Trudno jednak zrozumieć, dlaczego PiS z premedytacją prowokuje zarzuty i podejrzenia o nieczyste intencje. Zmiana procedury wyborczej do KBW, według której to polityk (minister spraw wewnętrznych i administracji) przedstawia trzech kandydatów na szefa biura, może budzić uzasadnione obawy. Mogą one jeszcze tylko wzrosnąć, gdy związany z ustawodawcą minister przedstawia trzech kandydatów, o zgrozo, związanych z nim samym, tj. władzą wykonawczą. Tak właśnie się stało.

Nie chcę podawać w wątpliwość kompetencji trójki kandydatów zgłoszonych przez Joachima Brudzińskiego, a tym bardziej ich uczciwości. Chodzi tu wyłącznie o kwestię smaku.

Prawu i Sprawiedliwości zabrakło go nie po raz pierwszy. Wybory to zawsze delikatna, czasem drażliwa sprawa, zwłaszcza gdy dokonuje się przy nich legislacyjnych modyfikacji.
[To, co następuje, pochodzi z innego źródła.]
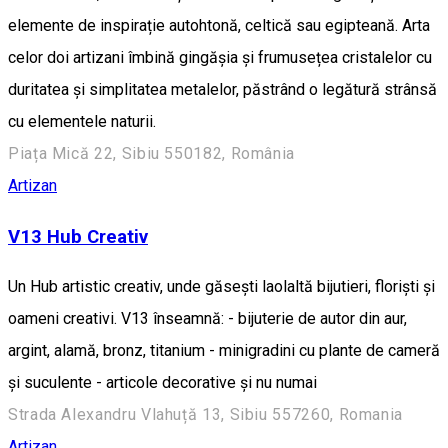
elemente de inspirație autohtonă, celtică sau egipteană. Arta
celor doi artizani îmbină gingășia și frumusețea cristalelor cu
duritatea și simplitatea metalelor, păstrând o legătură strânsă
cu elementele naturii.
Piața Mică 22, Sibiu 550182, România
Artizan
V13 Hub Creativ
Un Hub artistic creativ, unde găsești laolaltă bijutieri, floriști și
oameni creativi. V13 înseamnă: - bijuterie de autor din aur,
argint, alamă, bronz, titanium - minigradini cu plante de cameră
și suculente - articole decorative și nu numai
Strada Alexandru Vlahuță 13, Sibiu 557260, Romania
Artizan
Już pod koniec 2017 r. zmiany w prawie wyborczym wywołały wiele kontrowersji, po co je potęgować. Nic bowiem nie stało na przeszkodzie, aby wytypować osoby, których kandydatury nie wzbudzą kontrowersji. W Polsce jest mnóstwo ludzi z doświadczeniem, autorytetem i niezwiązanych z żadną opcją polityczną. Może też warto było im dać szansę? ©?